我が幼馴染ながらなんてフリーダムな人々。
「主任、何とかしてください」
「え、そこで俺に振るの?」
「他に誰がいると?」
「……うん、まぁいいけどさ…」
及川くんだからねぇ、という謎の言葉を残し、ひとつ咳払いをする主任。
「じゃあ、まずは俺から。俺は…」
「相原和也、36歳独身、出身は○○県。こっちへは両親の離婚で中学生の頃に……」
それまで平然とした顔で下着をあさっていた男の口から突然飛び出した己の経歴。
よくぞそこまでという位調べ上げられたそれに、当の本人も呆れ顔だ。
「――――そして現在に至る。ここまででなにか異論がありますか?」
「…むしろ、この短期間にどうやって調べたのか教えてくれる?」
「異論がなければ結構です」
「情報収集能力にはちょっとは定評があるんだよね~俺」
しれっと無視をする竜児に、自らの犯行を暴露するケンちゃん。
「もしかして、今回の依頼をする前から調べられてた?」
「すんません、主任……」
可能性があるとしたら、恐らく私のせいだ。
「もしかして俺、恋敵ライバルか何かと勘違いされてるとか…」
「その誤解は解けましたが、あなたのご友人とやらにタカ子を斡旋しようとするのは感心できませんね」
「あぁ、そっちか…」
「ごめんね~お客さん。コイツ昔からタカ子相手だと般若のごとく嫉妬深いのよ。俺も昔からチクチクねちねち色々と……」
「賢治」
「はいはい、黙りますよ~」
喜々として愚痴っていた賢治が、竜児の一言であっさりお口にチャックをする。
あまりにはっきりとした上下関係だがこれは仕方ない。なにしろ竜児は賢治にとって一番の得意先だ。

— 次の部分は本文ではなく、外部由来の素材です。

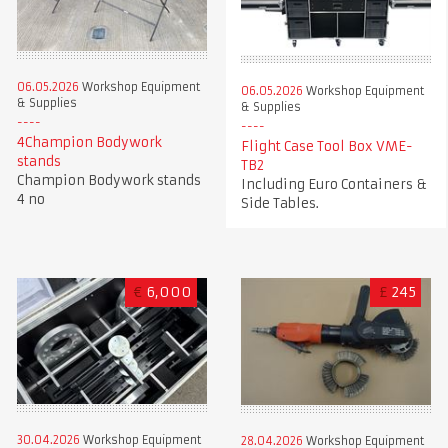
06.05.2026
Workshop Equipment
06.05.2026
Workshop Equipment
& Supplies
& Supplies
4Champion Bodywork
Flight Case Tool Box VME-
stands
TB2
Champion Bodywork stands
Including Euro Containers &
4 no
Side Tables.
€
6,000
£
245
30.04.2026
Workshop Equipment
28.04.2026
Workshop Equipment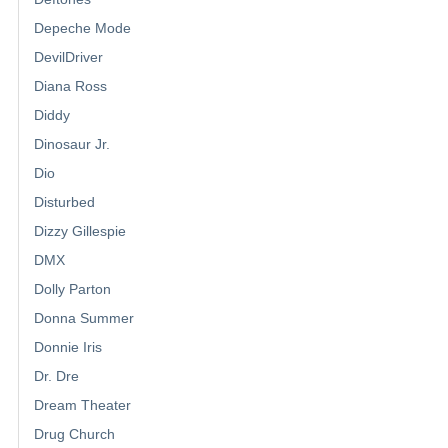
Depeche Mode
DevilDriver
Diana Ross
Diddy
Dinosaur Jr.
Dio
Disturbed
Dizzy Gillespie
DMX
Dolly Parton
Donna Summer
Donnie Iris
Dr. Dre
Dream Theater
Drug Church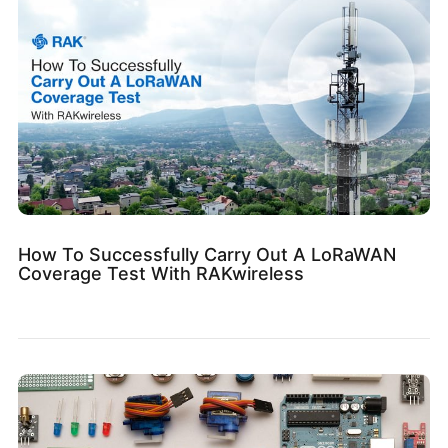
How To Successfully Carry Out A LoRaWAN
Coverage Test With RAKwireless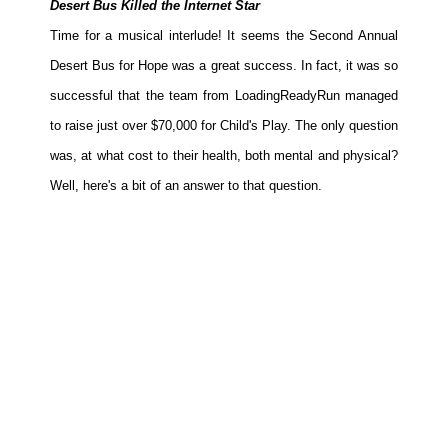
Desert Bus Killed the Internet Star
Movies
Time for a musical interlude! It seems the Second Annual
Toys
Desert Bus for Hope was a great success. In fact, it was so
Store
successful that the team from LoadingReadyRun managed
More
to raise just over $70,000 for Child's Play. The only question
was, at what cost to their health, both mental and physical?
Books
Well, here's a bit of an answer to that question.
Games
Interviews
Podcasts
Newsletters and Surveys
Blog
Popular Culture
About
Advertise
Contact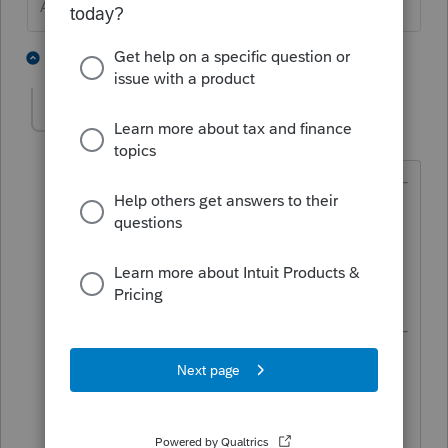
Answers are easy. Questions are hard!
2 people like this
1 reply
itonewbie
Level 15
Forum|Forum|3 years ago
@George4Tacks
wrote:
Are you sure you are opening up the
Details portion of the input and
checking the box for line (7)?
That's how I read it at first too. But
then, when I started to respond, I
realized the OP was asking about
something else. 😁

「しかしこっちの情報が筒抜けでそっちのがまったく不明ってのも面白くないな?」
「ご謙遜を。そちらも調べたんでしょう?僕たちの事を」
「え?」
その言葉に、びっくりして主任を二度見する。
「バレてたか…」
「専門家を舐めてもらっては困ります」
ペロッと舌を出す主任。
いつの間に……。
「まさか、ケンちゃんに依頼するって言ったのも…」
「調べた上で、優秀な事はよくわかったからね。まぁお互い様ってことにしておいて欲しいな」
「相打ちといったところですか」
何事もなかったかのように和解ムードになっているが、何なんだこいつらは。
「私の知らないところで…」
「安心なさい、全て君のためです」
「害虫駆除は竜児のお得意だもんな~」
あれ、もしや知らぬ間に寄り付く男がすべて排除されていたのでは?
「だから勝負下着を出す機会が…!」
「いやいや、ほとんどいなかったから。あいつが勝手に害虫と思い込んでるだけでほぼ無害だから」
「せめて夢が見たかった!」
「諦めろって。現実ならすぐそこにあるぞ」
指差すのは腹黒笑顔の竜児。
「近すぎて嫌」
「失礼な」
賢治が高瀬の肩を叩き、一言。
「妥協は大事だぞ、タカ子」
「真顔で言わないで!」
夢がなくなるからっ!!
「及川くん及川くん、手近が嫌なら谷崎という手も……」
「あれは心のオカンです」
「それどういう評価?」
つまるところは安全パイだ。
そんなことないと思うけどなぁと主任が首をかしげるが、これまでのことがあるだけに真実味はない。
「でも意外とあいつも及川くんのことは気に入ってると思うんだけど」
可愛がられてるじゃないかと言われれば確かにそれはそうかもしれないが。
「それ、きっと幼児扱いされてるだけです」
「ペットよりはマシじゃない?」
「お犬様と同レベル!?」
でも私はオカンを信じます。
オカンはきっと、出来の悪い娘でも見捨てはしないと!
「タカ子タカ子、般若が降臨するから其の辺に……」
「心狭いね、君ら」
「俺って平和主義だからさぁ。余計な波風は立てたくないのよ」
「波風ねぇ…」
「現在私の心は暴風ハロー注意報が出ておりますが」
「タカ子、ハローではありません、波浪です」
それくらい知ってるわい。

「ま、ふざけんのもこれくらいにしてお互い情報交換と行こうや。
……主任サンが俺に依頼したがってんのは、お友達の室井社長の件だろ?」

にやりと笑った賢治に、主任の目がすっと細められた。